The book begins with a discussion of the departure worms take from traditional computer virii. An outline of the benefits for the black-hat toward a worm-based attack, as well as a brief analysis of the threat model posed by worms, provide ample reason for the computer security professional to take the study of internet worms very seriously. Beyond this introduction, the book is laid out in four major sections. The first introduces to the reader some background information crucial to the study of worms. The author discusses the history and taxonomy of past worm outbreaks, from their sci-fi origins (think John Brunner's "Shockwave Rider") through modern-day outbreaks. A thorough analysis of various worms' traffic patterns is presented, with data broken down by infection rates, number of infected hosts, and number of sources probing specific subnets. Finally, the construction and lifecycle of worms are presented, with particular attention paid to the interaction between the worms' propagation techniques and the progression of their lifecycles.

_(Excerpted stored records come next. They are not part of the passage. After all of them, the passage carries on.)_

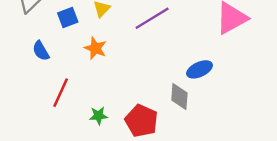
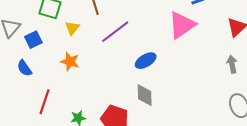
blue square: (68, 17) -> (33, 40), moved
blue ellipse: (200, 69) -> (146, 61), moved

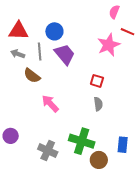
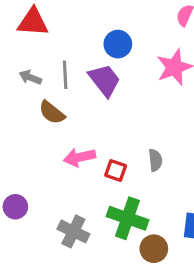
red triangle: (18, 31) -> (33, 22), moved
blue circle: (54, 31) -> (118, 44), moved
red square: (97, 81) -> (116, 171), moved
pink arrow: (50, 103) -> (79, 157), turned -60

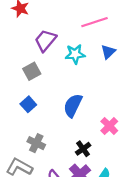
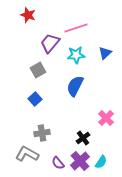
pink line: (94, 22) -> (76, 28), moved
blue semicircle: (73, 105) -> (75, 86), moved
gray cross: (36, 143) -> (42, 133), turned -35

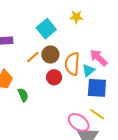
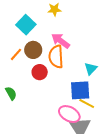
pink arrow: (98, 58) -> (61, 41), moved
cyan triangle: (88, 70) -> (91, 69), moved
blue square: (97, 88) -> (80, 90), moved

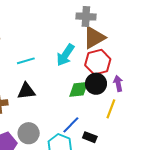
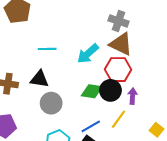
brown triangle: (94, 37) -> (121, 44), turned 40
blue line: (71, 125) -> (91, 126), moved
gray circle: (29, 133) -> (51, 103), moved

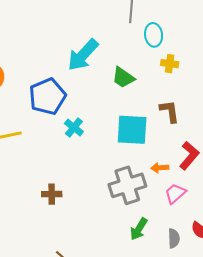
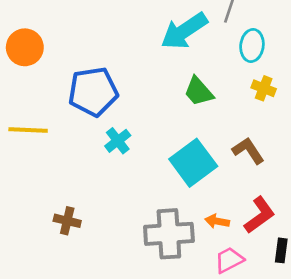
cyan arrow: (83, 55) -> (184, 31), moved
brown L-shape: (170, 111) -> (248, 151), turned -40
cyan square: (132, 130) -> (193, 163), turned 36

The second section of the book (ch. 6 - 8) studies the trends exhibited by past worm outbreaks. Beginning with an examination of the processes and mechanisms of infection, it progresses on to a survey of the network topologies generated by a worm's distribution. Specific infection patterns are examined, along with case studies of worm outbreaks that have exhibited such patterns. Further, this section examines the common characteristics of vulnerable targets, from older UNIX and VMS mainframes through desktop systems onward to infrastructure equipment and embedded systems. A discussion of the payload transmission methods that have made recent worm attacks so devastatingly effective, and an explaination of why liberal use of a clue-hammer on users is not by itself enough to control and prevent further outbreaks, complement chapter nine's analysis and speculation of the future of internet worms.

Section three (ch. 9 - 11) focuses on worm detection strategies, and is more distinctly aimed at the already-overworked network security professional. Effective methods of detecting scans and analyzing a worm's scan engine are presented with a focus on timely and efficient protection from further infection. Monitoring techniques for quickly recognizing, analyzing and responding to worm outbreaks leads into a detailed description of well-placed honeypots and dark network monitors ("black holes"). Discussion of the (so-far) most effective method of worm detection, signature analysis, completes the section, and covers host-based and logfile signatures, along with a brief overview of analyzing logfiles using commonly available utilities.

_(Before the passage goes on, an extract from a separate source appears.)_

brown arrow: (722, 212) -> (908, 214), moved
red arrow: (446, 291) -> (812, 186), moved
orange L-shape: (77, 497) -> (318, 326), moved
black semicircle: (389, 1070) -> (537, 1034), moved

The final section of the book (ch. 12 - 16), per the book's namesake, aims at defense strategies against worm outbreaks. Beginning with the obvious first steps which anyone reading the book ought to have implemented (firewalls, virus detection software, sandboxing, and patching-patching-patching), the section progresses into less widely used but equally important proxy-based defense methods, and continues on to cover slowing down infection rates and fighting back against existing worm networks. For the sake of thoroughness, an overview of the legal implications of attacking worm nodes receives its fair share of attention simply to alert the reader of the dangers of proactive defense.

Defense Against Internet Worms is decidedly aimed at the experienced network security professional, but holds a much broader appeal than most technical books. With its thorough historical analysis of worm progression over the past thirty years, anyone with even a remote interest in the past, present or future of the only network security issues to consistently make headlines in the mainstream press will find this both an entertaining and enlightening read. Overall, it makes a valuable addition to any geek's bookshelf.